Des centres équestres mettront la clé sous la porte, faute d’enseignants qualifiés. Certains éleveurs, faute d’étalonniers, feront naître moins de chevaux. «On s’alerte et nos employeurs s’alarment», s’empresse d’exposer Tiphaine Drouot. Responsable du service Equi-ressources, la plateforme emploi et formation de l’IFCE (Institut français du cheval et de l’équitation ). «Le niveau du nombre de poste à pourvoir est historique», s’inquiète Jean-Roch Gaillet, président de l’IFCE, l’opérateur public qui accompagne la professionnalisation de la filière équine. Pour remobiliser la filière, l’IFCE et ses partenaires ont lancé lundi 11 octobre 2021 au Haras du Pin (Orne) «Le cheval recrute», une campagne de communication pour sensibiliser aux métiers équins.
Plus de 1000 offres d’emploi sont disponibles
La filière équine qui emploie 140 000 personnes en France, fait face à une pénurie de personnel sans précédent. Un enjeu fort, d’autant que la filière, qui pèse 14 milliards d’euros en France, a de véritables cartes à jouer. Début octobre, plus de 1000 offres d’emploi sont disponibles sur Equi-ressources. Un chiffre jamais atteint depuis le lancement de la plateforme, en 2007. Dans le même temps, le nombre de candidatures ne cesse de diminuer. «La profession doit se poser la question de son image. C’est notre rôle, à nous employeurs, de donner envie, de faire différemment. Si on ne se prend pas en main on n’aura plus personne». Franck Le Mestre, directeur général du Pôle international du cheval de Deauville (Calvados), se souvient de l’époque où 10 dossiers arrivaient sur son bureau pour une offre. «Aujourd’hui, c’est deux», lâche-t-il. En juin, son centre accueillait une journée découverte des métiers du cheval, en partenariat avec Equi-ressources et Pôle emploi, notamment. «Il faut ouvrir, montrer ce qu’on fait. Et aller chercher les jeunes, dès les stages de troisième», exhorte-t-il.

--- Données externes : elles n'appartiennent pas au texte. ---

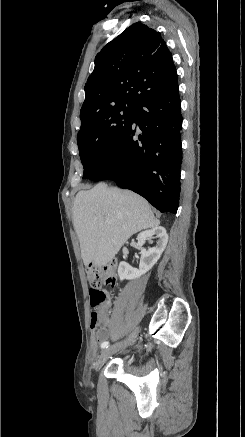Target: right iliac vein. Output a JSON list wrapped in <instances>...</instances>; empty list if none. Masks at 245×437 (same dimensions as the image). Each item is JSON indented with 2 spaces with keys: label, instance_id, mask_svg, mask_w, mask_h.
Instances as JSON below:
<instances>
[{
  "label": "right iliac vein",
  "instance_id": "1",
  "mask_svg": "<svg viewBox=\"0 0 245 437\" xmlns=\"http://www.w3.org/2000/svg\"><path fill=\"white\" fill-rule=\"evenodd\" d=\"M137 333H138V328H136L133 331V333L127 339H125L123 342L118 343L116 345H113L111 347H107L106 349H104L102 351V354H101V356L99 358V361L97 363L96 370L99 369V366L101 364H103L110 355H112L113 353H115V352H117L119 350H122V349H125L126 347H128L135 340V338L137 337Z\"/></svg>",
  "mask_w": 245,
  "mask_h": 437
}]
</instances>
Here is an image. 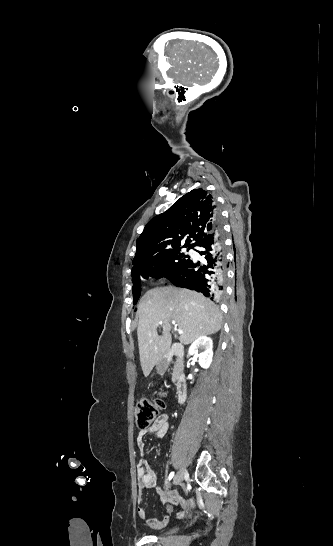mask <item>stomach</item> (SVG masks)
<instances>
[{"label": "stomach", "mask_w": 333, "mask_h": 546, "mask_svg": "<svg viewBox=\"0 0 333 546\" xmlns=\"http://www.w3.org/2000/svg\"><path fill=\"white\" fill-rule=\"evenodd\" d=\"M168 361L165 359V358H161L158 362H157V365H156V369H157V372L160 374V375H163L166 370H167V367H168Z\"/></svg>", "instance_id": "1"}]
</instances>
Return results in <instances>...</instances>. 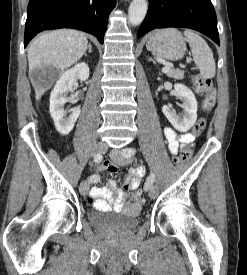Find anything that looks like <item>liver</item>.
Instances as JSON below:
<instances>
[{"label": "liver", "instance_id": "obj_1", "mask_svg": "<svg viewBox=\"0 0 247 275\" xmlns=\"http://www.w3.org/2000/svg\"><path fill=\"white\" fill-rule=\"evenodd\" d=\"M87 48V37L79 31L59 29L43 33L28 47L29 74L40 67H54L59 73H63L84 55ZM34 88L39 101L49 85H34Z\"/></svg>", "mask_w": 247, "mask_h": 275}]
</instances>
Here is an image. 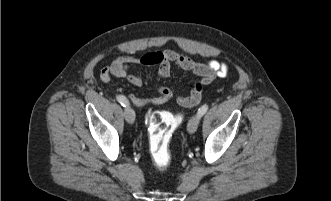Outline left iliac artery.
Wrapping results in <instances>:
<instances>
[{
  "instance_id": "1",
  "label": "left iliac artery",
  "mask_w": 331,
  "mask_h": 201,
  "mask_svg": "<svg viewBox=\"0 0 331 201\" xmlns=\"http://www.w3.org/2000/svg\"><path fill=\"white\" fill-rule=\"evenodd\" d=\"M208 110V106L207 105H203L202 107L199 108L198 110V114L201 116H203Z\"/></svg>"
}]
</instances>
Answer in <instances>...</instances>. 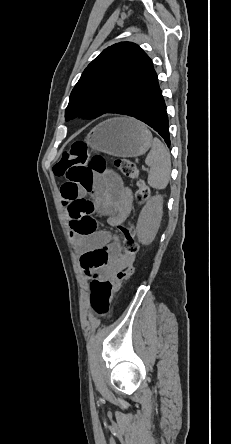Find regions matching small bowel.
<instances>
[{
  "instance_id": "c3829d8e",
  "label": "small bowel",
  "mask_w": 231,
  "mask_h": 444,
  "mask_svg": "<svg viewBox=\"0 0 231 444\" xmlns=\"http://www.w3.org/2000/svg\"><path fill=\"white\" fill-rule=\"evenodd\" d=\"M87 194L93 196L97 213L108 217L111 226L118 227L131 212L132 193L114 171L96 176L90 188H74L68 183L61 188L62 202L72 230V238L81 253V266L91 279H104L121 270L128 259L120 253L118 244L109 243V236L106 233L81 236L75 232L70 206L74 201L84 199Z\"/></svg>"
}]
</instances>
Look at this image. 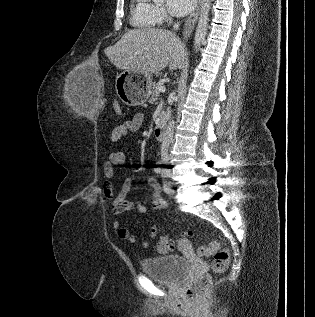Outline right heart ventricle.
<instances>
[{
    "instance_id": "obj_1",
    "label": "right heart ventricle",
    "mask_w": 315,
    "mask_h": 317,
    "mask_svg": "<svg viewBox=\"0 0 315 317\" xmlns=\"http://www.w3.org/2000/svg\"><path fill=\"white\" fill-rule=\"evenodd\" d=\"M130 23L136 28H151L159 23L155 6L149 0H131Z\"/></svg>"
}]
</instances>
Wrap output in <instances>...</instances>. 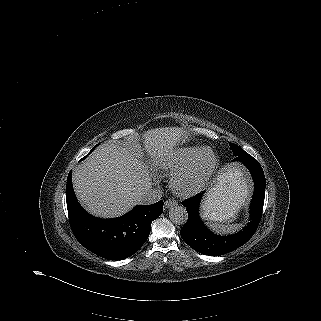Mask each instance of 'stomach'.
Returning a JSON list of instances; mask_svg holds the SVG:
<instances>
[{
  "instance_id": "0dacf381",
  "label": "stomach",
  "mask_w": 321,
  "mask_h": 321,
  "mask_svg": "<svg viewBox=\"0 0 321 321\" xmlns=\"http://www.w3.org/2000/svg\"><path fill=\"white\" fill-rule=\"evenodd\" d=\"M245 177V172L239 166H230L219 175L214 187L209 191L205 203L220 197L222 201L227 200L233 206L230 217L233 218L250 191Z\"/></svg>"
}]
</instances>
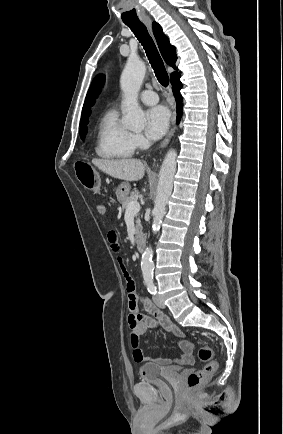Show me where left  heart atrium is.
<instances>
[{
    "label": "left heart atrium",
    "instance_id": "obj_1",
    "mask_svg": "<svg viewBox=\"0 0 283 434\" xmlns=\"http://www.w3.org/2000/svg\"><path fill=\"white\" fill-rule=\"evenodd\" d=\"M170 123L169 110L161 105L151 107L146 113V133L149 138L157 140L167 131Z\"/></svg>",
    "mask_w": 283,
    "mask_h": 434
}]
</instances>
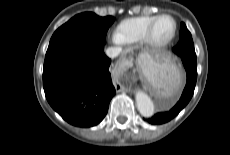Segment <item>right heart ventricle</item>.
<instances>
[{"label": "right heart ventricle", "instance_id": "e07e8e85", "mask_svg": "<svg viewBox=\"0 0 230 155\" xmlns=\"http://www.w3.org/2000/svg\"><path fill=\"white\" fill-rule=\"evenodd\" d=\"M157 16L143 15L123 20L115 29L120 43L132 44L143 40L148 26Z\"/></svg>", "mask_w": 230, "mask_h": 155}]
</instances>
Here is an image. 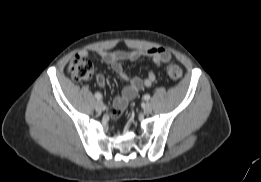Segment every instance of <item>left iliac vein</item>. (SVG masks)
I'll use <instances>...</instances> for the list:
<instances>
[{
	"instance_id": "4c4485c4",
	"label": "left iliac vein",
	"mask_w": 261,
	"mask_h": 182,
	"mask_svg": "<svg viewBox=\"0 0 261 182\" xmlns=\"http://www.w3.org/2000/svg\"><path fill=\"white\" fill-rule=\"evenodd\" d=\"M143 111H144L145 114H150V113H152V106H151V104L146 103V104L144 105V107H143Z\"/></svg>"
}]
</instances>
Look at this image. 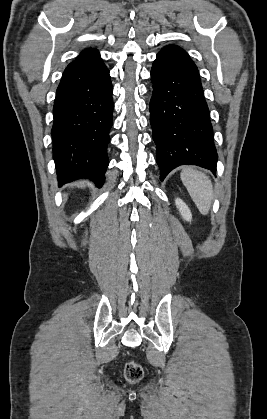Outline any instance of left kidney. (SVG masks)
Segmentation results:
<instances>
[{
	"mask_svg": "<svg viewBox=\"0 0 267 419\" xmlns=\"http://www.w3.org/2000/svg\"><path fill=\"white\" fill-rule=\"evenodd\" d=\"M175 203H176V207L178 208L181 216L184 218V220L186 221H191L192 219V214L191 211L189 209V207L183 202V200H181L180 198H176L175 199Z\"/></svg>",
	"mask_w": 267,
	"mask_h": 419,
	"instance_id": "left-kidney-1",
	"label": "left kidney"
}]
</instances>
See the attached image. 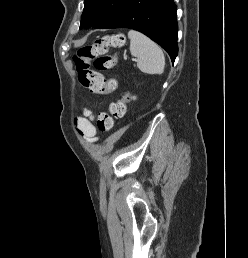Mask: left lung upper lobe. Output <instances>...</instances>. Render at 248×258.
Returning <instances> with one entry per match:
<instances>
[{"label":"left lung upper lobe","mask_w":248,"mask_h":258,"mask_svg":"<svg viewBox=\"0 0 248 258\" xmlns=\"http://www.w3.org/2000/svg\"><path fill=\"white\" fill-rule=\"evenodd\" d=\"M128 0H85L80 28L98 27L112 19Z\"/></svg>","instance_id":"obj_1"}]
</instances>
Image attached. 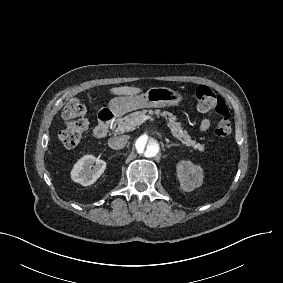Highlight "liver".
<instances>
[{
  "label": "liver",
  "instance_id": "obj_1",
  "mask_svg": "<svg viewBox=\"0 0 283 283\" xmlns=\"http://www.w3.org/2000/svg\"><path fill=\"white\" fill-rule=\"evenodd\" d=\"M110 91L115 95H136L141 92V89L137 87L123 86L112 88Z\"/></svg>",
  "mask_w": 283,
  "mask_h": 283
}]
</instances>
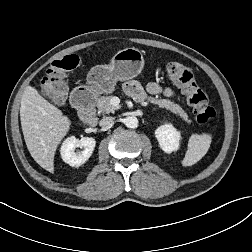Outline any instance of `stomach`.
Here are the masks:
<instances>
[{
  "mask_svg": "<svg viewBox=\"0 0 252 252\" xmlns=\"http://www.w3.org/2000/svg\"><path fill=\"white\" fill-rule=\"evenodd\" d=\"M144 67L141 50L130 47L118 51L109 65L93 67L87 74L88 86H79L76 91H88L93 95L111 93L117 81H125L139 75Z\"/></svg>",
  "mask_w": 252,
  "mask_h": 252,
  "instance_id": "1",
  "label": "stomach"
}]
</instances>
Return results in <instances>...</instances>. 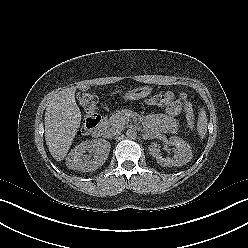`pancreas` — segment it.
Masks as SVG:
<instances>
[{
    "instance_id": "obj_1",
    "label": "pancreas",
    "mask_w": 248,
    "mask_h": 248,
    "mask_svg": "<svg viewBox=\"0 0 248 248\" xmlns=\"http://www.w3.org/2000/svg\"><path fill=\"white\" fill-rule=\"evenodd\" d=\"M128 110H117L112 114V116L106 120L108 127H123L125 124H128L130 118L127 116Z\"/></svg>"
}]
</instances>
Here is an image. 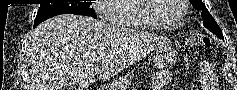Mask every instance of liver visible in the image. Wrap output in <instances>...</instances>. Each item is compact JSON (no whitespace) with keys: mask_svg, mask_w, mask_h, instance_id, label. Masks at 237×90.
I'll return each instance as SVG.
<instances>
[{"mask_svg":"<svg viewBox=\"0 0 237 90\" xmlns=\"http://www.w3.org/2000/svg\"><path fill=\"white\" fill-rule=\"evenodd\" d=\"M155 38L74 14H62L39 24L32 32L27 60L31 90H85L108 80L144 58Z\"/></svg>","mask_w":237,"mask_h":90,"instance_id":"liver-1","label":"liver"}]
</instances>
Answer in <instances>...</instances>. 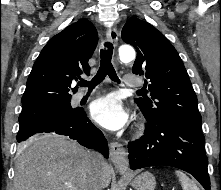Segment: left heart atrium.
<instances>
[{"instance_id":"left-heart-atrium-1","label":"left heart atrium","mask_w":221,"mask_h":190,"mask_svg":"<svg viewBox=\"0 0 221 190\" xmlns=\"http://www.w3.org/2000/svg\"><path fill=\"white\" fill-rule=\"evenodd\" d=\"M90 113L96 123L109 130L122 128L128 119L121 101L114 95H107L94 101Z\"/></svg>"}]
</instances>
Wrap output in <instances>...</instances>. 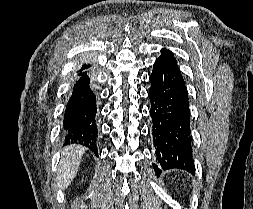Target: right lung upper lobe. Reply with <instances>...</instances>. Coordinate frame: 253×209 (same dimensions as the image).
Instances as JSON below:
<instances>
[{
  "mask_svg": "<svg viewBox=\"0 0 253 209\" xmlns=\"http://www.w3.org/2000/svg\"><path fill=\"white\" fill-rule=\"evenodd\" d=\"M89 67H91L90 64H83V65L79 68L78 72L86 71Z\"/></svg>",
  "mask_w": 253,
  "mask_h": 209,
  "instance_id": "right-lung-upper-lobe-1",
  "label": "right lung upper lobe"
}]
</instances>
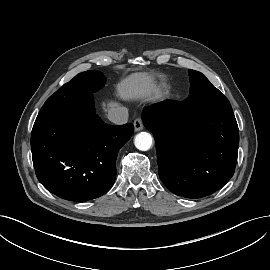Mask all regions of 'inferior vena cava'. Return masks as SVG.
Returning <instances> with one entry per match:
<instances>
[{
	"label": "inferior vena cava",
	"mask_w": 270,
	"mask_h": 270,
	"mask_svg": "<svg viewBox=\"0 0 270 270\" xmlns=\"http://www.w3.org/2000/svg\"><path fill=\"white\" fill-rule=\"evenodd\" d=\"M108 119L117 124L122 125L127 123L128 121V110L125 107L117 106L109 109L108 111Z\"/></svg>",
	"instance_id": "602c4592"
}]
</instances>
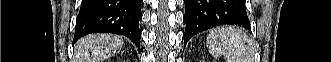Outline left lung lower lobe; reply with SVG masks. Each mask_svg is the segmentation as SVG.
Returning a JSON list of instances; mask_svg holds the SVG:
<instances>
[{"mask_svg": "<svg viewBox=\"0 0 331 62\" xmlns=\"http://www.w3.org/2000/svg\"><path fill=\"white\" fill-rule=\"evenodd\" d=\"M184 3V45L195 34L218 25H238L250 30L245 0H184Z\"/></svg>", "mask_w": 331, "mask_h": 62, "instance_id": "1", "label": "left lung lower lobe"}]
</instances>
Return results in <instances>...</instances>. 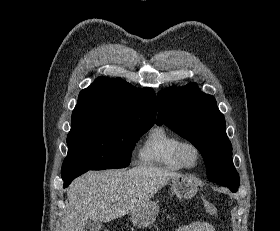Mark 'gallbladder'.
Returning <instances> with one entry per match:
<instances>
[{"instance_id": "obj_1", "label": "gallbladder", "mask_w": 280, "mask_h": 231, "mask_svg": "<svg viewBox=\"0 0 280 231\" xmlns=\"http://www.w3.org/2000/svg\"><path fill=\"white\" fill-rule=\"evenodd\" d=\"M103 223L99 221V219H90L88 223H86L83 231H99L101 229Z\"/></svg>"}]
</instances>
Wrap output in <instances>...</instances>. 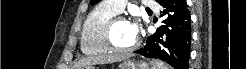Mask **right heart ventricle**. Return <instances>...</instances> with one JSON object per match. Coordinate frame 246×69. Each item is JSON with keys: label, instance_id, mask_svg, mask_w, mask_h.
Here are the masks:
<instances>
[{"label": "right heart ventricle", "instance_id": "right-heart-ventricle-1", "mask_svg": "<svg viewBox=\"0 0 246 69\" xmlns=\"http://www.w3.org/2000/svg\"><path fill=\"white\" fill-rule=\"evenodd\" d=\"M115 15L117 13L106 2H102L88 14L81 36V50L84 54L105 55L110 52L105 41V30Z\"/></svg>", "mask_w": 246, "mask_h": 69}]
</instances>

Le nombre d’offres d’emploi «enseignant d’équitation» a augmenté de 14% en un an
Comme le souligne le rapport 2020 de l’IFCE «Marché du travail dans la filière équine en France», les annulations de recrutement dans les cinq métiers les plus recherchés sur Equi-ressources ne cessent de croître ces dernières années. Faute de candidats qualifiés, les annulations passent de 8% en 2017 à 14% en 2019. Tous motifs confondus, les abandons passent de 21% à 23% sur la même période. «On observe un sentiment de démoralisation depuis trois quatre ans», poursuit Tiphaine Drouot. Pour la seule année 2018-2019, le nombre d’offres d’emploi «enseignant d’équitation» croît de 14%, quand le nombre de candidats postulants chute de 9 points.
Pourquoi les métiers du cheval ont-ils du mal à recruter?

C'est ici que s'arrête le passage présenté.